Eddie Jones has hit out at Wallabies coach Michael Cheika for revealing he stormed out of a meeting with referees during the June series in Australia earlier this year.
The two former Randwick teammates have been trading verbal spats all week in the lead up to Saturday's Test match at Twickenham.
Jones said he was disappointed Cheika gave details of what he considered to be a private meeting.
"I've got different codes of behaviour," Jones said.
"I was always brought up that if you have a private meeting it stays private. If people choose to have other views on that then go and talk to them about it.
"I like to have fun. This week's been fun. We've had a great week here preparing. The media's had fun - good headlines. Cheika's had fun and everyone's enjoying it. It's great for rugby.
Cheika started the week on the front foot by questioning Jones' legacy, after previously adopting a low-key approach during the 3-0 series loss in Australia.
Jones, who began the mind games last Saturday by saying he had issues with the Wallabies' scrum technique, said he didn't know why Cheika has changed tack.

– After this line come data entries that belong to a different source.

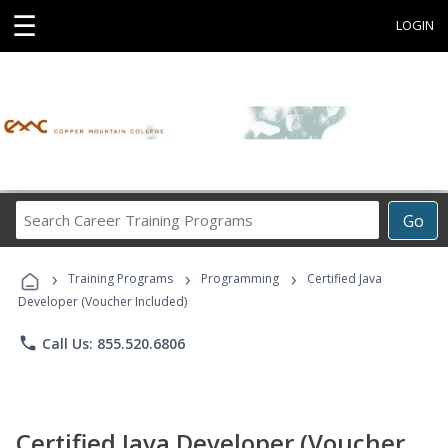
☰
LOGIN
Search
Go
Career
Training
›
›
›
Programs
Training Programs
Programming
Certified Java
Developer (Voucher Included)
phone
Call Us: 855.520.6806
Certified Java Developer (Voucher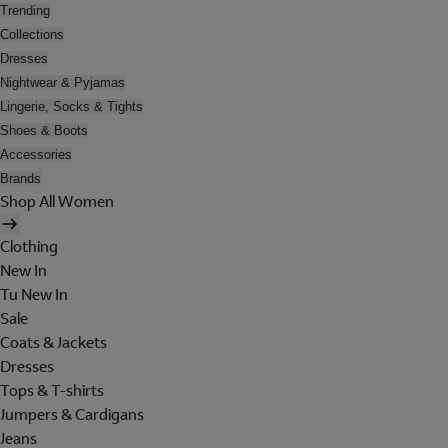
Trending
Collections
Dresses
Nightwear & Pyjamas
Lingerie, Socks & Tights
Shoes & Boots
Accessories
Brands
Shop All Women
Clothing
New In
Tu New In
Sale
Coats & Jackets
Dresses
Tops & T-shirts
Jumpers & Cardigans
Jeans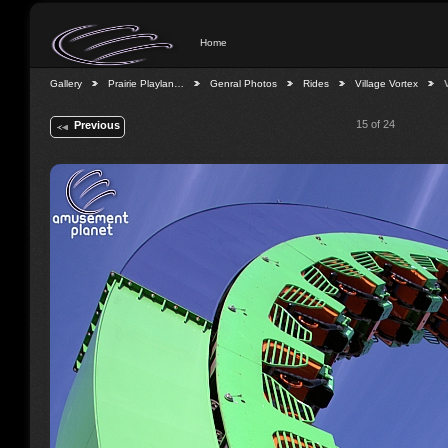
Home
Gallery
Prairie Playlan…
Genral Photos
Rides
Village Vortex
15 of 24
Previous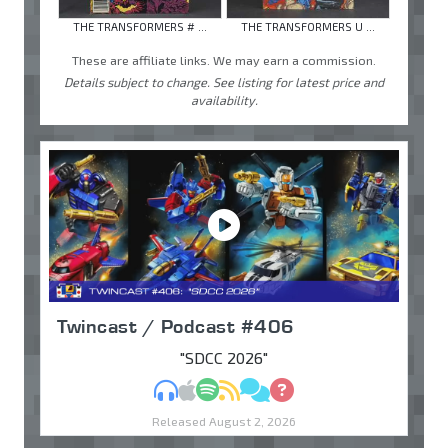
THE TRANSFORMERS # ...
THE TRANSFORMERS U ...
These are affiliate links. We may earn a commission.
Details subject to change. See listing for latest price and
availability.
Twincast / Podcast #406
"SDCC 2026"
MP3
Apple Podcasts
Spotify
RSS
Discuss
Ask
Released August 2, 2026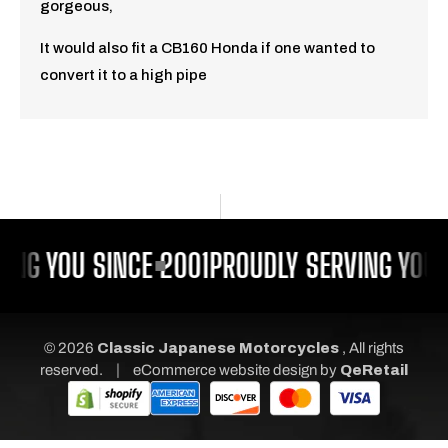
gorgeous,
It would also fit a CB160 Honda if one wanted to
convert it to a high pipe
ING YOU SINCE 2001
PROUDLY SERVING YOU S
© 2026
Classic Japanese Motorcycles
, All rights
|
reserved.
eCommerce website design
by
QeRetail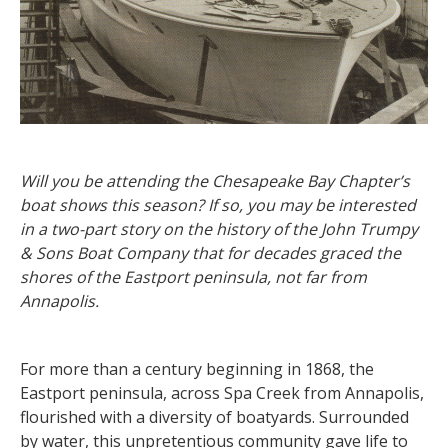
Will you be attending the Chesapeake Bay Chapter’s
boat shows this season? If so, you may be interested
in a two-part story on the history of the John Trumpy
& Sons Boat Company that for decades graced the
shores of the Eastport peninsula, not far from
Annapolis.
For more than a century beginning in 1868, the
Eastport peninsula, across Spa Creek from Annapolis,
flourished with a diversity of boatyards. Surrounded
by water, this unpretentious community gave life to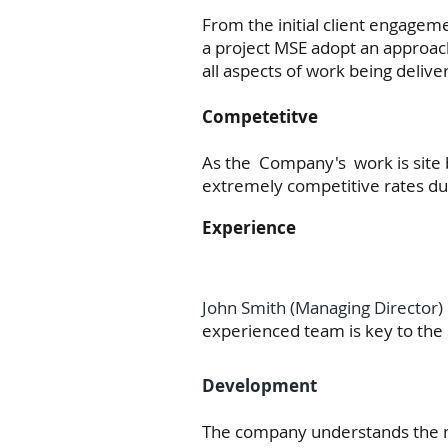
From the initial client engageme
a project MSE adopt an approach
all aspects of work being deliv
Competetitve
As the Company's work is site 
extremely competitive rates du
Experience
John Smith (Managing Director) 
experienced team is key to the s
Development
The company understands the nee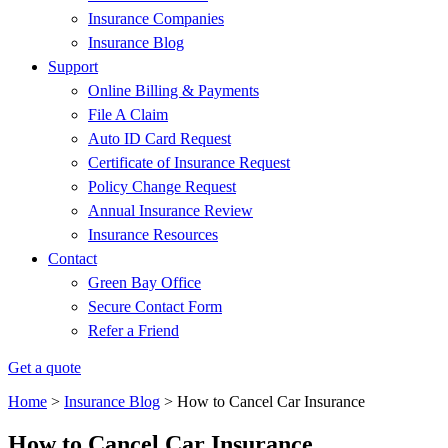
Insurance Companies
Insurance Blog
Support
Online Billing & Payments
File A Claim
Auto ID Card Request
Certificate of Insurance Request
Policy Change Request
Annual Insurance Review
Insurance Resources
Contact
Green Bay Office
Secure Contact Form
Refer a Friend
Get a quote
Home
>
Insurance Blog
>
How to Cancel Car Insurance
How to Cancel Car Insurance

"I've got no idea and it really doesn't worry me," he said.
"We've had a great week. We set out what we wanted to do at the start of the week, got the ball rolling and then all we worry about is our preparation.

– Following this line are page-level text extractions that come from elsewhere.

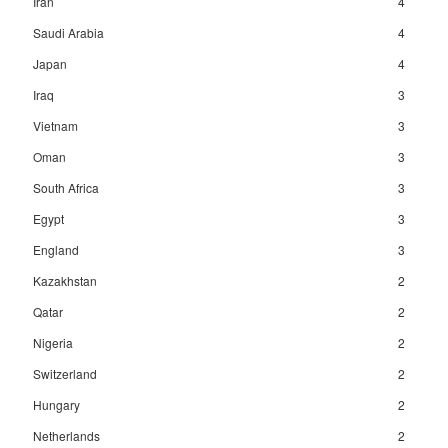
Iran
4
Saudi Arabia
4
Japan
4
Iraq
3
Vietnam
3
Oman
3
South Africa
3
Egypt
3
England
3
Kazakhstan
2
Qatar
2
Nigeria
2
Switzerland
2
Hungary
2
Netherlands
2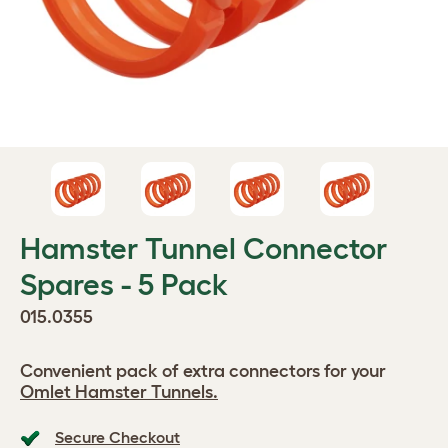
Hamster Tunnel Connector
Spares - 5 Pack
015.0355
Convenient pack of extra connectors for your
Omlet Hamster Tunnels.
Secure Checkout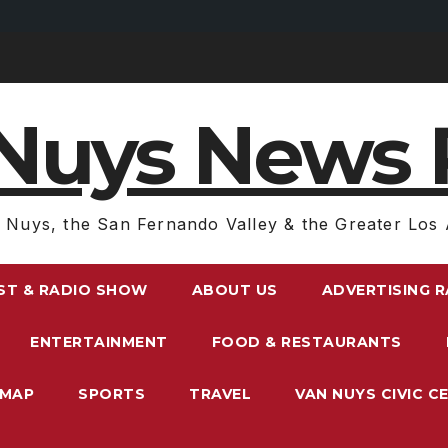
Nuys News 
 Nuys, the San Fernando Valley & the Greater Los 
ST & RADIO SHOW
ABOUT US
ADVERTISING 
ENTERTAINMENT
FOOD & RESTAURANTS
EMAP
SPORTS
TRAVEL
VAN NUYS CIVIC C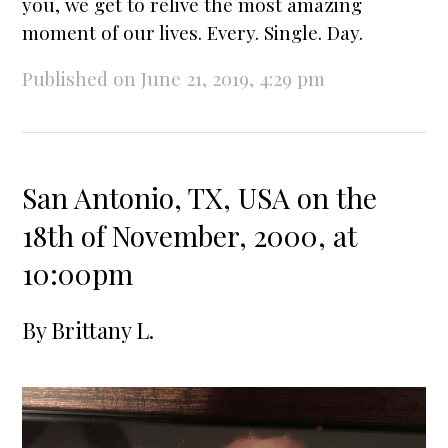
you, we get to relive the most amazing
moment of our lives. Every. Single. Day.
Published on June 21, 2019, 4:29 pm
San Antonio, TX, USA on the
18th of November, 2000, at
10:00pm
By
Brittany L.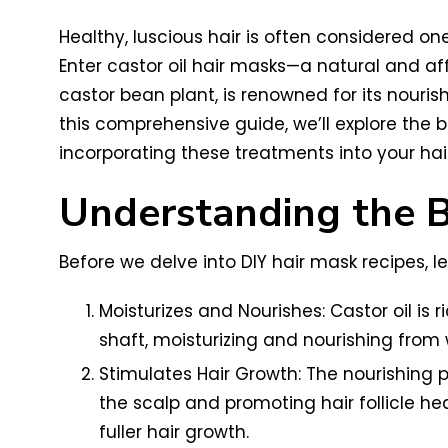
Healthy, luscious hair is often considered on
Enter castor oil hair masks—a natural and aff
castor bean plant, is renowned for its nourish
this comprehensive guide, we’ll explore the be
incorporating these treatments into your hair
Understanding the Be
Before we delve into DIY hair mask recipes, let
Moisturizes and Nourishes: Castor oil is r
shaft, moisturizing and nourishing from w
Stimulates Hair Growth: The nourishing p
the scalp and promoting hair follicle he
fuller hair growth.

Jones is hoping to become the first England coach to lead the team unbeaten in a calendar year, and will if they prevail at Twickenham.
He insists winning the game is more important to him than debating whether Cheika's claim that he had tarnished his legacy at home was true.

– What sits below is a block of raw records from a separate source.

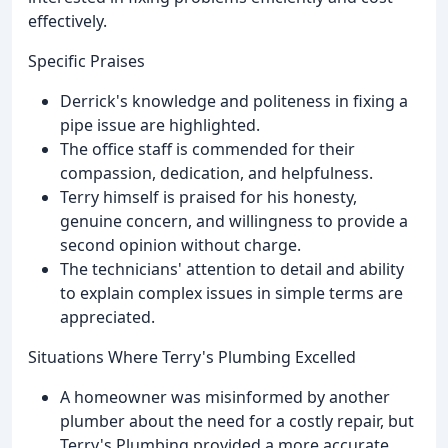
effectively.
Specific Praises
Derrick's knowledge and politeness in fixing a
pipe issue are highlighted.
The office staff is commended for their
compassion, dedication, and helpfulness.
Terry himself is praised for his honesty,
genuine concern, and willingness to provide a
second opinion without charge.
The technicians' attention to detail and ability
to explain complex issues in simple terms are
appreciated.
Situations Where Terry's Plumbing Excelled
A homeowner was misinformed by another
plumber about the need for a costly repair, but
Terry's Plumbing provided a more accurate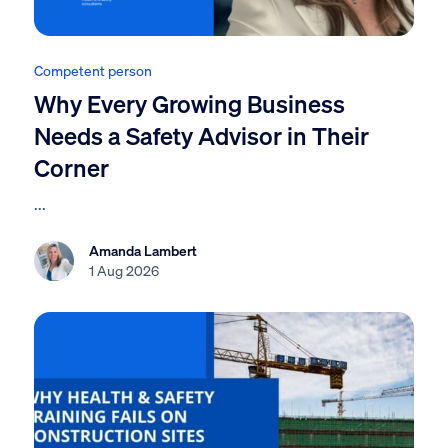
Competent person
Why Every Growing Business
Needs a Safety Advisor in Their
Corner
...
Amanda Lambert
1 Aug 2026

"It's uncontrollable. It's not for me to decide what my legacy is," he said.
"It's for other people to decide. Why would I worry about it?
The Wallabies will be without Will Genia for the game, with the in-form halfback back in Paris preparing for a club game for Stade Francais, who refused to allow him to play in a match that falls outside the official Test window.
Jones believes the loss of the former Queensland Red is a huge blow for Australia, who are looking to avoid their ninth defeat of a difficult year.
"He is an unbelievably good player," Jones said.
"Strong, influential, good with the high ball and they will miss him a lot.
"He is one of the reasons Australia has done so well since the June series."